**INSTRUCTIONS FOR THE TASK:** Pull from the data below each line where the word "Electronics" occurs, and copy it.

**DATA PROVIDED:**
· · · · ·

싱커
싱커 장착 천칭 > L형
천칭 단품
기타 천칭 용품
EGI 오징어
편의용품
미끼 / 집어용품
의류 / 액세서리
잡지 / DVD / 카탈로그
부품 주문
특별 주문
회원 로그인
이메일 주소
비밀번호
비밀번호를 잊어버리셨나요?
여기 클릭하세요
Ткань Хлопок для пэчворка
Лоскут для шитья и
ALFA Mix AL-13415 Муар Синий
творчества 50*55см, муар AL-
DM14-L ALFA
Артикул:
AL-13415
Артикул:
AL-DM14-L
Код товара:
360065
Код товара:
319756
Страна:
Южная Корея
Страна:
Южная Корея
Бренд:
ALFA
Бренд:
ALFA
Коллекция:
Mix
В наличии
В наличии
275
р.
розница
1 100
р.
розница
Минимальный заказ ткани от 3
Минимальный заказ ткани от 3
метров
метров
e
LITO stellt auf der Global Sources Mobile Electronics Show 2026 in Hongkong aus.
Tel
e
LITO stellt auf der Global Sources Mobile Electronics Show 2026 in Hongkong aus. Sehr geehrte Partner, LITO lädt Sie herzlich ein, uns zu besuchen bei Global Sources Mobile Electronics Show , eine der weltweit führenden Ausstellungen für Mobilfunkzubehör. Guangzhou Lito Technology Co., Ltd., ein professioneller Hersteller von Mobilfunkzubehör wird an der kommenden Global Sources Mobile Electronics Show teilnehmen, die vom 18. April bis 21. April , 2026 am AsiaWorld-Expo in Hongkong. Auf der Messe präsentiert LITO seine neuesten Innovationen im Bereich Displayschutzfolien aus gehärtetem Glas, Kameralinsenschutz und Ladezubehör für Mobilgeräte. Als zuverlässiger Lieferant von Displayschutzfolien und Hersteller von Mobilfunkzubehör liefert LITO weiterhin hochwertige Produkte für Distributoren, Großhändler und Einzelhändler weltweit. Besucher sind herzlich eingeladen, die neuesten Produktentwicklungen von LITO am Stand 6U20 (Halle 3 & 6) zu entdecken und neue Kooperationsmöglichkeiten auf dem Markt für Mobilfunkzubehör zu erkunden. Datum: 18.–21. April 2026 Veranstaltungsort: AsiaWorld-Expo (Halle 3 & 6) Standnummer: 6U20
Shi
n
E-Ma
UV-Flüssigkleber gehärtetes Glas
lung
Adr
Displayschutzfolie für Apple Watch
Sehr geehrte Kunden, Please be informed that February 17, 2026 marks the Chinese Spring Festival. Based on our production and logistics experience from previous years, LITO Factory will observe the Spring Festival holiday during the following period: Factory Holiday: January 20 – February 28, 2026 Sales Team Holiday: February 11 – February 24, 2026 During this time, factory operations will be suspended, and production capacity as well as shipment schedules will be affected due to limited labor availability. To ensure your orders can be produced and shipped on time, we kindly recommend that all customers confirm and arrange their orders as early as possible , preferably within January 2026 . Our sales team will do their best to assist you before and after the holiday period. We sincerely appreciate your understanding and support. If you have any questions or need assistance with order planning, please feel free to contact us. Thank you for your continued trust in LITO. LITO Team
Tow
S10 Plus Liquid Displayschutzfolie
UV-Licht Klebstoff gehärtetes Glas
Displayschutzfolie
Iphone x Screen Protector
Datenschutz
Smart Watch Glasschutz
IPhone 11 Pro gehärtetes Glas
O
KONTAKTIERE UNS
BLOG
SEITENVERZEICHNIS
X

· · · · ·

**TASK OUTPUT:**
LITO stellt auf der Global Sources Mobile Electronics Show 2026 in Hongkong aus.
LITO stellt auf der Global Sources Mobile Electronics Show 2026 in Hongkong aus. Sehr geehrte Partner, LITO lädt Sie herzlich ein, uns zu besuchen bei Global Sources Mobile Electronics Show , eine der weltweit führenden Ausstellungen für Mobilfunkzubehör. Guangzhou Lito Technology Co., Ltd., ein professioneller Hersteller von Mobilfunkzubehör wird an der kommenden Global Sources Mobile Electronics Show teilnehmen, die vom 18. April bis 21. April , 2026 am AsiaWorld-Expo in Hongkong. Auf der Messe präsentiert LITO seine neuesten Innovationen im Bereich Displayschutzfolien aus gehärtetem Glas, Kameralinsenschutz und Ladezubehör für Mobilgeräte. Als zuverlässiger Lieferant von Displayschutzfolien und Hersteller von Mobilfunkzubehör liefert LITO weiterhin hochwertige Produkte für Distributoren, Großhändler und Einzelhändler weltweit. Besucher sind herzlich eingeladen, die neuesten Produktentwicklungen von LITO am Stand 6U20 (Halle 3 & 6) zu entdecken und neue Kooperationsmöglichkeiten auf dem Markt für Mobilfunkzubehör zu erkunden. Datum: 18.–21. April 2026 Veranstaltungsort: AsiaWorld-Expo (Halle 3 & 6) Standnummer: 6U20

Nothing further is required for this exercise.